Exactly what Rumford meant by MOTION has been debated, but it was some type of internal vibration of material, perhaps only distantly related to our modern, atom based, picture of heat vibrations. Still, by casting real doubt on the caloric theory, it was a step in the right direction. He had also established that if a caloric fluid really existed, it was certainly very light! He took three identical glass bottles containing equal weights of water, mercury and alcohol respectively, made them exactly equal in weight by tying small lengths of wire around the necks, then cooled them until the water froze, and weighed them again. The latent heat of freezing, and the very different heat capacities of the three fluids, should have resulted in quite different amounts of caloric fluid leaving the three bottles, yet their weights remained exactly the same, within one part in a million (the claimed accuracy of the balance).

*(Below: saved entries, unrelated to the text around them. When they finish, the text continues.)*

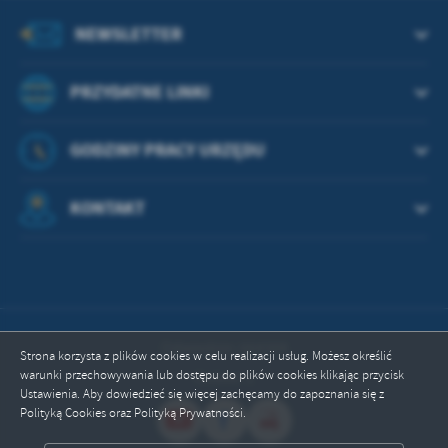
treści w postaci wiadomości, ofert, komunikatów mediów
społecznościowych.
NEWSLETTER
PRZYDATNE LINKI
GODZINY PRACY URZĘDU
KONTAKT
Odwiedzin: 664308
Strona korzysta z plików cookies w celu realizacji usług. Możesz określić
warunki przechowywania lub dostępu do plików cookies klikając przycisk
Online: 1
Ustawienia. Aby dowiedzieć się więcej zachęcamy do zapoznania się z
Polityką Cookies oraz Polityką Prywatności.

After he returned to London in 1798, Rumford planned to repeat some of the public welfare successes in Munich. He wanted to build soup kitchens and workhouses for the poor. He also planned to found an institution which would not only facilitate the implementation of new scientific discoveries in improving living standards, but also train working class men to become mechanics. This became the Royal Institution. Unfortunately, Rumford was difficult to work with, and he did not see eye to eye with the first director, a young Cornishman called Humphry Davy. Sad to report, Rumford’s idealistic notions for schooling the poor and improving living standards did not become a priority for the Institution, except for a series of lectures for the public which evolved into entertainments for the wealthy. Nevertheless, the Institution did maintain a first class laboratory in which Davy discovered new elements, including sodium and potassium, and has in fact been an excellent center of scientific research for the last two hundred years. (Check it out here!)
One more remarkable turn of events in Rumford’s life is worth mentioning. Lavoisier, founder of the caloric theory, was beheaded by French revolutionaries in 1794, leaving a very attractive widow. Rumford married her in 1805. Perhaps not too surprisingly, the marriage didn’t go well.
In writing the above section, I used mainly the biography Benjamin Thompson, Count Rumford, by Sanford C. Brown, MIT 1979. I have only been able to mention a small number from the extraordinary range of Rumford’s inventions (and adventures!) described in this book.
A more recent brief but readable biography: Count Rumford: The Extraordinary Life of a Scientific Genius, by G. I. Brown, Sutton (UK) 1999.